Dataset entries

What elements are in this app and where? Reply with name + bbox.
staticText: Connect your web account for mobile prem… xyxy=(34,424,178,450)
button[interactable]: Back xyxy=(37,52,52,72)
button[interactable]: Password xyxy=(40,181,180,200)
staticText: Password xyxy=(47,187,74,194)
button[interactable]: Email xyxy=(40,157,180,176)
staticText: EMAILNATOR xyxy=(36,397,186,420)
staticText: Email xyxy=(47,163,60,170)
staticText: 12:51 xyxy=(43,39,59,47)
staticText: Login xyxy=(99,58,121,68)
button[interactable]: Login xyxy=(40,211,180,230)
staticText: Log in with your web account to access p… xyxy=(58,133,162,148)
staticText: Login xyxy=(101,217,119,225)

--

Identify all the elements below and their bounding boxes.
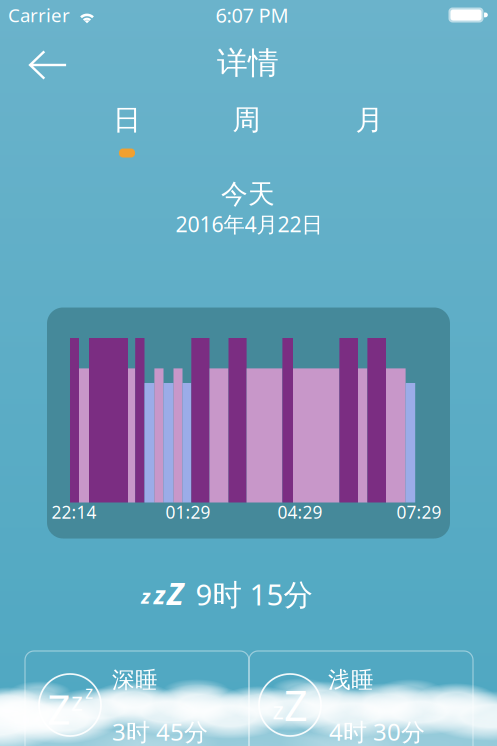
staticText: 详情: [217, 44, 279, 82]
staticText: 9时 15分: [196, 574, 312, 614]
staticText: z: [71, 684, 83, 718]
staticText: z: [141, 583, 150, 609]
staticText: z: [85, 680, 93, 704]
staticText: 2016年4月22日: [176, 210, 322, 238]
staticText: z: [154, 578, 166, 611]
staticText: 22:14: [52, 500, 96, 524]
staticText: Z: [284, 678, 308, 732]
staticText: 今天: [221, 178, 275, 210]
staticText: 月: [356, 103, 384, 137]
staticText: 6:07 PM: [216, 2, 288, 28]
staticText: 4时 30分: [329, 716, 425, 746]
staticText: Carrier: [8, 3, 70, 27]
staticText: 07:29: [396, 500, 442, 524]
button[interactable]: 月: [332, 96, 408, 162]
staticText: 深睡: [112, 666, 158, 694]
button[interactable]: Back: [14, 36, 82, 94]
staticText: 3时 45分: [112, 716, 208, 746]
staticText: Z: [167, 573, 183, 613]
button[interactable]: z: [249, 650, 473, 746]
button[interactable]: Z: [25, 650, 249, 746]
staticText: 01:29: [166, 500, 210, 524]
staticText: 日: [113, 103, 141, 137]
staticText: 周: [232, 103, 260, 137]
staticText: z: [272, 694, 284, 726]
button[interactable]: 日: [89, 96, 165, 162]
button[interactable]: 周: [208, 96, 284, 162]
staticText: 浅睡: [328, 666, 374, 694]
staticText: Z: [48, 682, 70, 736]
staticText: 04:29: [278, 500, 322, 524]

* * *

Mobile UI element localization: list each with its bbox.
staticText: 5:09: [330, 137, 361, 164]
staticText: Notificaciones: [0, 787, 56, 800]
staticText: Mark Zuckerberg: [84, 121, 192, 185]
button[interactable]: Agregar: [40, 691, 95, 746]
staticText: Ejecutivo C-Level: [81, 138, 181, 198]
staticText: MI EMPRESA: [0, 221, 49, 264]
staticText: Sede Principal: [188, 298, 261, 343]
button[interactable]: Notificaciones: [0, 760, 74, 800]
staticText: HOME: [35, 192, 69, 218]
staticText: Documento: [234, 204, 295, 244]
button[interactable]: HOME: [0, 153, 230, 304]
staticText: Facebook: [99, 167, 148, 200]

» **REQUIRED ACTION**
The answer must consist of each line from the data that includes the string "Login".

» **RESPONSE TO THIS TASK**
staticText: Login xyxy=(99,58,121,68)
button[interactable]: Login xyxy=(40,211,180,230)
staticText: Login xyxy=(101,217,119,225)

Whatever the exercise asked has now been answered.